Israel had insisted that the Palestinians arrest Mr Saadat, whom its says was behind the assassination of an Israeli minister last October, as a condition for allowing Palestinian leader Yasser Arafat to leave his encircled Ramallah HQ in the West Bank. In its statement, the PFLP Brigades said: "We warn the Palestinian Authority's security leaders, especially Tawfiq al-Tirawi, head of West Bank intelligence, and Ramallah police chief Mohammed Saleh, to stop arresting our members and leaders, otherwise our hand will reach them whatever guards they may have."

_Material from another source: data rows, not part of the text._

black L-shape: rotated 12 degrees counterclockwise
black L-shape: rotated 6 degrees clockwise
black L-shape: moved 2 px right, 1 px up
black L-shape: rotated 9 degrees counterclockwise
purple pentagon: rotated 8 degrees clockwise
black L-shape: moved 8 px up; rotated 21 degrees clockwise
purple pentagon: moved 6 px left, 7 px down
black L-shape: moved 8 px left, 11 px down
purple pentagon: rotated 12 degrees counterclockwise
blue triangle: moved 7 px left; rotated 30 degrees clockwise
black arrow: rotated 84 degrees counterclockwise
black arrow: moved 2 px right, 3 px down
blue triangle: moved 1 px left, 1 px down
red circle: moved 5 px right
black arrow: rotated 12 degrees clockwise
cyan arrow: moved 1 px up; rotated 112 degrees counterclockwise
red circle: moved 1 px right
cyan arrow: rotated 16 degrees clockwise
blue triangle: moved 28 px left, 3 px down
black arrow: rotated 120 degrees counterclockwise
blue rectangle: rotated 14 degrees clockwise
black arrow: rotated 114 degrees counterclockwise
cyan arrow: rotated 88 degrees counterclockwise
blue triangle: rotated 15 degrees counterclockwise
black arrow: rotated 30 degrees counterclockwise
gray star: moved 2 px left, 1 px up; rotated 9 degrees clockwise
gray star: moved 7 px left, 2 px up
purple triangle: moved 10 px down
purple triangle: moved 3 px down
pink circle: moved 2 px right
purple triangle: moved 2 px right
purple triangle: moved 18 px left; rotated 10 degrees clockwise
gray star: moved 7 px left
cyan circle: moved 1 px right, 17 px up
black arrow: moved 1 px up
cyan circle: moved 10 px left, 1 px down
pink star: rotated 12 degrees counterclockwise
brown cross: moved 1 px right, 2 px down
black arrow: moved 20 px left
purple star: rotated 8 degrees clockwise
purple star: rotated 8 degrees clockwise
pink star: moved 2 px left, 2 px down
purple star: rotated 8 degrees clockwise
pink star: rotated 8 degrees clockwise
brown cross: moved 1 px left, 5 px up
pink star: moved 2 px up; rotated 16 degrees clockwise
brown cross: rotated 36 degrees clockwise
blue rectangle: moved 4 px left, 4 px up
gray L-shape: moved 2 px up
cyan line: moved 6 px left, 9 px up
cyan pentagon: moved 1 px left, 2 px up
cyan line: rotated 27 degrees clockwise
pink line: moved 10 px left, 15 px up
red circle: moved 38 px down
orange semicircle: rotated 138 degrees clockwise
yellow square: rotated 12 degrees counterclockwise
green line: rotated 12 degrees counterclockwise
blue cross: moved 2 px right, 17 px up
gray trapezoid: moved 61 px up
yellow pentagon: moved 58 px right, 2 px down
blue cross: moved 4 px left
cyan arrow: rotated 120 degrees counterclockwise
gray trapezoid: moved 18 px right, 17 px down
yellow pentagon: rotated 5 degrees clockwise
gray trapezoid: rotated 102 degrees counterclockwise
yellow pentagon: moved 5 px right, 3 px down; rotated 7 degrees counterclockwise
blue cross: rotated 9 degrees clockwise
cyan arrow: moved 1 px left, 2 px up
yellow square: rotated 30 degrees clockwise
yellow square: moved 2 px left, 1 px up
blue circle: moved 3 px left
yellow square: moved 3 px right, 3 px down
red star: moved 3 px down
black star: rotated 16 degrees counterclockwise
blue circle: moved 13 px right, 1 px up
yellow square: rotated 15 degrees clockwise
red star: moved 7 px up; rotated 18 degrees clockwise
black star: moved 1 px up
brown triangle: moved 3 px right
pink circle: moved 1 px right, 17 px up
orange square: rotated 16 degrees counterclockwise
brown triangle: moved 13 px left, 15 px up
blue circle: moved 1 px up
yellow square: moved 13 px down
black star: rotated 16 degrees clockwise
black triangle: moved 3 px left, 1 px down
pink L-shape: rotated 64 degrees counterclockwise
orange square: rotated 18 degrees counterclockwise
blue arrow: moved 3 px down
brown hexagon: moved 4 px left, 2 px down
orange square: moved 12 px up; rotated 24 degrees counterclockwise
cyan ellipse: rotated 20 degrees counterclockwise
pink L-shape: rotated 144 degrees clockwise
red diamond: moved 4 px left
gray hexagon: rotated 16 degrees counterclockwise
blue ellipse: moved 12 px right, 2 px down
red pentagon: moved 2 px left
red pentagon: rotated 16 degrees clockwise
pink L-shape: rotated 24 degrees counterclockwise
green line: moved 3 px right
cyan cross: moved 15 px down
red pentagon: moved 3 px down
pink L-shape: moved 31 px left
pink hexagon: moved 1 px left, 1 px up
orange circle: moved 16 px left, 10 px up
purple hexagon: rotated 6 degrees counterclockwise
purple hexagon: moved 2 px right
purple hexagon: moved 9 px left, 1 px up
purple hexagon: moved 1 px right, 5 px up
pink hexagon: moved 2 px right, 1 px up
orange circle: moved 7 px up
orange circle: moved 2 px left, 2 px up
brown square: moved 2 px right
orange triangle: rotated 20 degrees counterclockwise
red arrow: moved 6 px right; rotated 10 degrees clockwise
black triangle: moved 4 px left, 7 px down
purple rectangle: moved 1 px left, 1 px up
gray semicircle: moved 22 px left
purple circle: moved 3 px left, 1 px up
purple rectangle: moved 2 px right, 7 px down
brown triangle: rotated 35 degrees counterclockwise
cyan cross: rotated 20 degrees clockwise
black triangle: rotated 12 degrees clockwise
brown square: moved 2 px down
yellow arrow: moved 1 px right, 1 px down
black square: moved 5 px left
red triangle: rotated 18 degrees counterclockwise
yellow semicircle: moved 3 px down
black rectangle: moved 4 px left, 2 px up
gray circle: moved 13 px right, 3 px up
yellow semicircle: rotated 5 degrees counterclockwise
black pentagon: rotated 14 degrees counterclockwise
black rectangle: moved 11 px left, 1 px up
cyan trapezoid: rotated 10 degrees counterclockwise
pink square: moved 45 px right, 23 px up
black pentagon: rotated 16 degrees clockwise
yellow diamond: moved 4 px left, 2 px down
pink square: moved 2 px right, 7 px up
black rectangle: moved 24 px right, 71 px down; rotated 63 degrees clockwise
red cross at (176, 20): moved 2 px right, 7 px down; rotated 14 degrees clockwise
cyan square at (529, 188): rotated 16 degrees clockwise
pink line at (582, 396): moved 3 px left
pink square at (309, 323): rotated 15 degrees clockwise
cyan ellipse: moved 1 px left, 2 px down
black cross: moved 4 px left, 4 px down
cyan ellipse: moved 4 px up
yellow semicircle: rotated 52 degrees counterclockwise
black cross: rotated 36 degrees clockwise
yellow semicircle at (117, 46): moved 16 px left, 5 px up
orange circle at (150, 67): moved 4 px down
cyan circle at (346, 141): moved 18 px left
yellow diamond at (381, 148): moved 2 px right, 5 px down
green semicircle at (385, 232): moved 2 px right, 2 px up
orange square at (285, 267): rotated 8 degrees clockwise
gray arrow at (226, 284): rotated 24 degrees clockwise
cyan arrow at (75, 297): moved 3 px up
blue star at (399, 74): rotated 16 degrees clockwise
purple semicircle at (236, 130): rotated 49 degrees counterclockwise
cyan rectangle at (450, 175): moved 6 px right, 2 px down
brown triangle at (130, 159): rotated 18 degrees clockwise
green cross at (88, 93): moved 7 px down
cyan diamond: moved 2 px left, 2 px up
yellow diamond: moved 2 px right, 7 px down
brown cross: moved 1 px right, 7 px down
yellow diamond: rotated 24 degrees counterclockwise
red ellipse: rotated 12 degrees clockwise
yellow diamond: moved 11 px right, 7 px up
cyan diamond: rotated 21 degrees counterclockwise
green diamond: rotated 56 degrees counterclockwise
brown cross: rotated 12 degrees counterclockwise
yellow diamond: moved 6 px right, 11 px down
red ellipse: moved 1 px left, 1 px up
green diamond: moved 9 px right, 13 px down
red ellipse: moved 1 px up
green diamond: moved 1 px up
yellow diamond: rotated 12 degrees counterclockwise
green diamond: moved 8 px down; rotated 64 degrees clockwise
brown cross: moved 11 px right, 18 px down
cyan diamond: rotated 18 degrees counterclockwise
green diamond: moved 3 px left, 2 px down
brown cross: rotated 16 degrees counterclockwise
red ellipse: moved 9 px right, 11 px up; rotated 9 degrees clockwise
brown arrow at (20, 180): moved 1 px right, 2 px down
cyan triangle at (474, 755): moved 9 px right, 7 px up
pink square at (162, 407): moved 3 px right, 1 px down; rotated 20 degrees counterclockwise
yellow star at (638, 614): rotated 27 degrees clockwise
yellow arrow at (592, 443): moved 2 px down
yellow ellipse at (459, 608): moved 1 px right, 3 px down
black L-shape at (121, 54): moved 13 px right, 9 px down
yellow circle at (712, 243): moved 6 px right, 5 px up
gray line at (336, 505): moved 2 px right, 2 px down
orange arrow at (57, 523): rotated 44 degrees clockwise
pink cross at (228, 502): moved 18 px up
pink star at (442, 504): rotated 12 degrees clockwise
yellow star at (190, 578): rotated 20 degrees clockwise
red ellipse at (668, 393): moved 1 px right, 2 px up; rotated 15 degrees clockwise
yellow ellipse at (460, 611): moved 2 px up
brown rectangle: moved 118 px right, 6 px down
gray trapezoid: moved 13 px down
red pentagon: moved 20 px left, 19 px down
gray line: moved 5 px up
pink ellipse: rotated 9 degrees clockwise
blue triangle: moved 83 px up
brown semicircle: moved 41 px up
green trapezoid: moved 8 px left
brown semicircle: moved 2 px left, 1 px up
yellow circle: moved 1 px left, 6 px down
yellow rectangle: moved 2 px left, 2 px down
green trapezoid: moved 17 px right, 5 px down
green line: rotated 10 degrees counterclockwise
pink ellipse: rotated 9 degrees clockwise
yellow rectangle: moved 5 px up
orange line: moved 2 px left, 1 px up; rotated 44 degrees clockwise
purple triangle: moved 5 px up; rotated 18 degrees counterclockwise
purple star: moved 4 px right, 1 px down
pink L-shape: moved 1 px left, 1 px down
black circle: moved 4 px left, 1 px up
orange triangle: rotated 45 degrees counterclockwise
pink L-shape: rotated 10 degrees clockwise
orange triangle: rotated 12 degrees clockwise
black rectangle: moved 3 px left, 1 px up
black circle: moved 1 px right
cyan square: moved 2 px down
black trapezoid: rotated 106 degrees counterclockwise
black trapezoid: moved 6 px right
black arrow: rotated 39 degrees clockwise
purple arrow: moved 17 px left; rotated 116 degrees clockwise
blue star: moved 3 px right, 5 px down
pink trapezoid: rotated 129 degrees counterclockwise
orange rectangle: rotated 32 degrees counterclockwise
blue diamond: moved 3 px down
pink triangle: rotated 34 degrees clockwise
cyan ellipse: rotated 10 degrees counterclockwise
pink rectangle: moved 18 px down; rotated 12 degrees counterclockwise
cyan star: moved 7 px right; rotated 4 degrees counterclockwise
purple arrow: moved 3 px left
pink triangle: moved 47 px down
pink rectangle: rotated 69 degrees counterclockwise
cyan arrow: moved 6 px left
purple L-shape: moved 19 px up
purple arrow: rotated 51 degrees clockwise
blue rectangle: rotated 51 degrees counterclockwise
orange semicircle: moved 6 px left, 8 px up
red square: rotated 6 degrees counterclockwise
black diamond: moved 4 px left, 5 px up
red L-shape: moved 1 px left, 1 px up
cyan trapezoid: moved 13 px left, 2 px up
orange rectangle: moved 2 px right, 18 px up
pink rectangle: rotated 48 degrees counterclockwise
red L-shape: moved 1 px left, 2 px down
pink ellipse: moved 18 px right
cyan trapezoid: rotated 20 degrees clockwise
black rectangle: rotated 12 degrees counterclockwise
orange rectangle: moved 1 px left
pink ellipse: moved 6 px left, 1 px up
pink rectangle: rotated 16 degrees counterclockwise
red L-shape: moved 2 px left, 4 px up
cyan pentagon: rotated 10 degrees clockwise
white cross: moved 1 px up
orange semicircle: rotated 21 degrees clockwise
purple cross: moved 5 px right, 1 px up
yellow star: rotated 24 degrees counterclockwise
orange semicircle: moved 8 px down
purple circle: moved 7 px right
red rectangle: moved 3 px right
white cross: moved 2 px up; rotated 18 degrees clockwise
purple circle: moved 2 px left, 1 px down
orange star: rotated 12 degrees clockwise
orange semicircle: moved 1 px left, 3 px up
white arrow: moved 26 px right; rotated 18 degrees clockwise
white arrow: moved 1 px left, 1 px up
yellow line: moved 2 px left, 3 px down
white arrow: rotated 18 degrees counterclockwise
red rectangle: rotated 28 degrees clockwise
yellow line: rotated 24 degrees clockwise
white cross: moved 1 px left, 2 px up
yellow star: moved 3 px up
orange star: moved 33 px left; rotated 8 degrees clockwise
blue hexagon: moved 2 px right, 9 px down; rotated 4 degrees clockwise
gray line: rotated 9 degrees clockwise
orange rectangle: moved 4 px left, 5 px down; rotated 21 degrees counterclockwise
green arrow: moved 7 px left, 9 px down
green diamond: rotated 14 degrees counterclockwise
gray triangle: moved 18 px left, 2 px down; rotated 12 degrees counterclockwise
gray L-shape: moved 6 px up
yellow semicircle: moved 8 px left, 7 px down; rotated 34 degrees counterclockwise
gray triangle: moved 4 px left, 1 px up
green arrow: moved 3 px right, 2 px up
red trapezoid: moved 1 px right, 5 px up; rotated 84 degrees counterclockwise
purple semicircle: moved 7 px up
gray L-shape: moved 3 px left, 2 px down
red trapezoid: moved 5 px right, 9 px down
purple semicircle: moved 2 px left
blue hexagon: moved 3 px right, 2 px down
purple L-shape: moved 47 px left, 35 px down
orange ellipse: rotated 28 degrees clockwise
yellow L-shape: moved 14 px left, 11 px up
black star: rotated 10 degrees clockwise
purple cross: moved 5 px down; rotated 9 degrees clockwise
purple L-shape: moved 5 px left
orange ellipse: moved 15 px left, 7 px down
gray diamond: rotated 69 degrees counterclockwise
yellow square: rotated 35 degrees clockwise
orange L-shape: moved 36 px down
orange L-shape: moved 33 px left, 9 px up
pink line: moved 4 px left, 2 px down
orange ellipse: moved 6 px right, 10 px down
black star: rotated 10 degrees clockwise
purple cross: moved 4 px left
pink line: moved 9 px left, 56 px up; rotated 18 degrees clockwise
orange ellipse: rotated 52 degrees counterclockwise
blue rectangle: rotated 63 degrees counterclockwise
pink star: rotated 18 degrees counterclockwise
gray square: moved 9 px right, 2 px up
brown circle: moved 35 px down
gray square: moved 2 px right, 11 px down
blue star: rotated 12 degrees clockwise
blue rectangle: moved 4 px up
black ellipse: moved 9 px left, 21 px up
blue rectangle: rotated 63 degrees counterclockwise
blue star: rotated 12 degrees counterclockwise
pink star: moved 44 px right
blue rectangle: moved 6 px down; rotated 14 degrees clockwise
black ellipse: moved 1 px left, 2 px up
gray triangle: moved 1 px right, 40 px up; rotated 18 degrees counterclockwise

The PFLP's political leadership has distanced itself from the statement, which correspondents say marks the first time Palestinian militants have directly threatened Palestinian officials since the Palestinian intifada, or uprising, broke out in September 2000. Mr Arafat has taken restrictive steps against radical Palestinian groups after coming under intense Israeli and international pressure following a spate of suicide bombings in Israel in early December. The Brigades said Mr Saadat's detention was a "submission to Israeli and American dictates". On Wednesday, Palestinian militants meeting in Damascus called Mr Saadat's detention "a very dangerous political development in which the Palestinian Authority takes all the responsibility". Israeli scepticism The Palestinian leadership has resisted staging a full-scale crackdown on militants, fearing an internal backlash. The main militant groups rivalling Mr Arafat - Hamas and Islamic Jihad - have recently threatened to resume attacks against Israel, despite a call by the Palestinian leader to respect a ceasefire. Israel has voiced scepticism over the Palestinians' claim to have arrested Mr Saadat. Israeli Prime Minister Ariel Sharon told reporters: "We have not seen any arrests whatsoever. There were no serious arrests." Israel says Mr Saadat ordered the killing of its Tourism Minister Rehavam Zeevi and that he and the two assassins have been sheltering in Ramallah since the murder on 17 October, 2001.